How many of the lines in the data contain "năng"? Give only the number.

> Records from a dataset
——

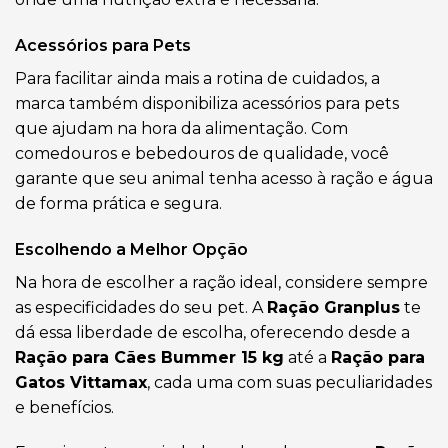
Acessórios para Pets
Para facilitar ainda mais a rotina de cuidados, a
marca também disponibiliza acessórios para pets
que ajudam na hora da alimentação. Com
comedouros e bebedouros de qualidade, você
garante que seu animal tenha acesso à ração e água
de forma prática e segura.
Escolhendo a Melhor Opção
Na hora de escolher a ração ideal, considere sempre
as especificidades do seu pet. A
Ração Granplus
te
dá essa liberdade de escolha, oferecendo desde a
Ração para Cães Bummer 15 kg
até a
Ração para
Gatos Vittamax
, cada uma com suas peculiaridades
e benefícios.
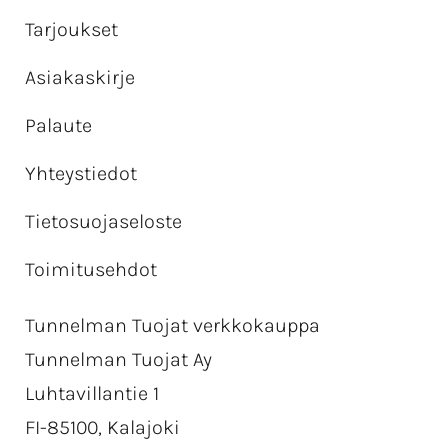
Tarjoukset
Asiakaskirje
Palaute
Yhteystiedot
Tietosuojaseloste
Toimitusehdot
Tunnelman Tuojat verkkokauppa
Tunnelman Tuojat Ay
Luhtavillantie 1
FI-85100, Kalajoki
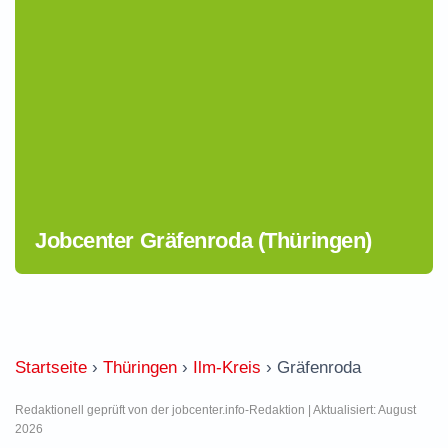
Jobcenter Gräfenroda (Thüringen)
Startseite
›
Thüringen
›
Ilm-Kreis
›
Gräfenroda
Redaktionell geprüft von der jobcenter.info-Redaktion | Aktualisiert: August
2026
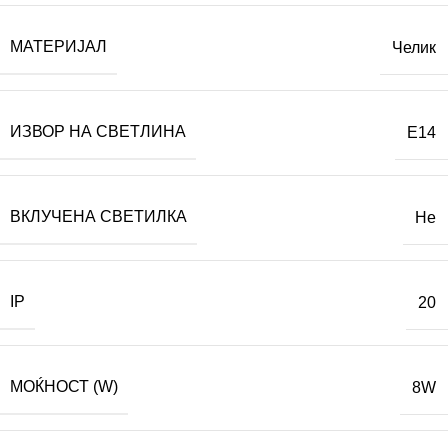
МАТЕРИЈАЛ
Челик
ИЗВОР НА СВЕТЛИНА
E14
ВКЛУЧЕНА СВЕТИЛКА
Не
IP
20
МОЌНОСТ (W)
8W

——

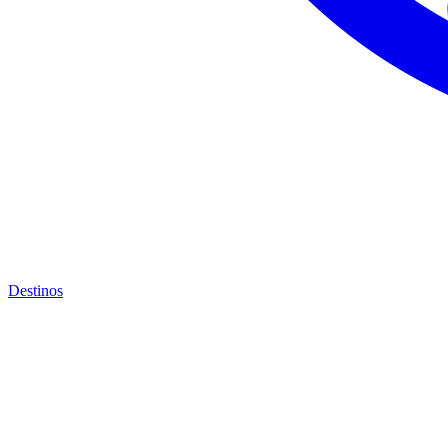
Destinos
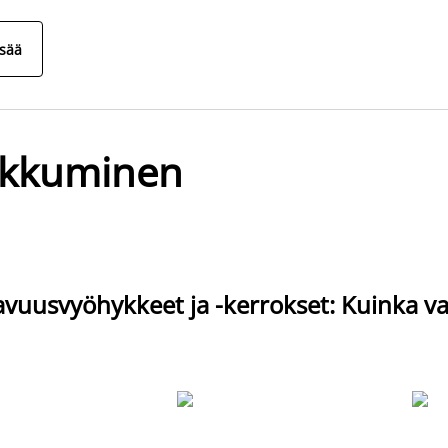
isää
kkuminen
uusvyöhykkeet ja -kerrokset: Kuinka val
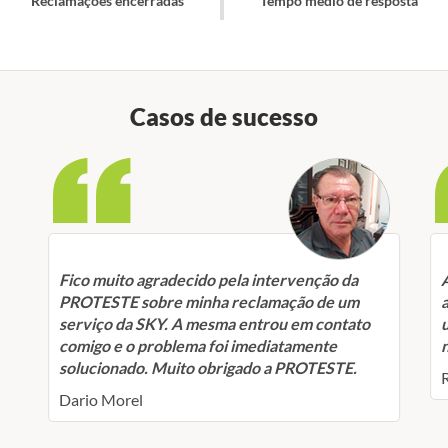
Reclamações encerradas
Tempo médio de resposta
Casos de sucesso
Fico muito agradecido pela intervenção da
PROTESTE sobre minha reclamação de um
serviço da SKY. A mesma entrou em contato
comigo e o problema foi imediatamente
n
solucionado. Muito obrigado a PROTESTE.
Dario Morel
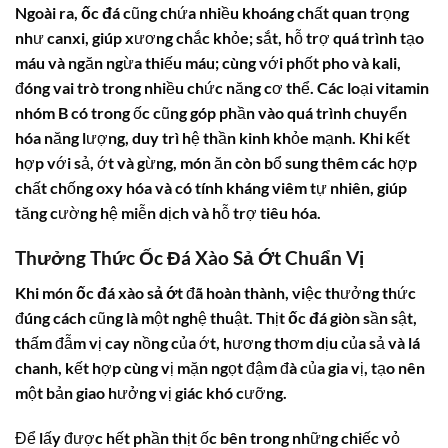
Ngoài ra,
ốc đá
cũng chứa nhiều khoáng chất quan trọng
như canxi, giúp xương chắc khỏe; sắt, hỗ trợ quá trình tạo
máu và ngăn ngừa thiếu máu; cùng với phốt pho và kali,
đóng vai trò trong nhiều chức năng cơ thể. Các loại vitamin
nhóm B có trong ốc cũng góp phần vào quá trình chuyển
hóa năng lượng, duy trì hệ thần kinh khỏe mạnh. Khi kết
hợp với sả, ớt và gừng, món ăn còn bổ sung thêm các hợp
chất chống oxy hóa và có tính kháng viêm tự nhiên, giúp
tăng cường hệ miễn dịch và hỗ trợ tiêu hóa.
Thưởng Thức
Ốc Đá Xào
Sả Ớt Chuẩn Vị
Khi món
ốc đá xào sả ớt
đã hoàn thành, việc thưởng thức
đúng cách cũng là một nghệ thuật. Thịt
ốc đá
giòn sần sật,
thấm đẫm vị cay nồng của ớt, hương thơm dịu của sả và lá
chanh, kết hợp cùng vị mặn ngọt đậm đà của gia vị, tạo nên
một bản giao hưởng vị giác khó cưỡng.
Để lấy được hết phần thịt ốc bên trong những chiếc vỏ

——

> Solved exercise
2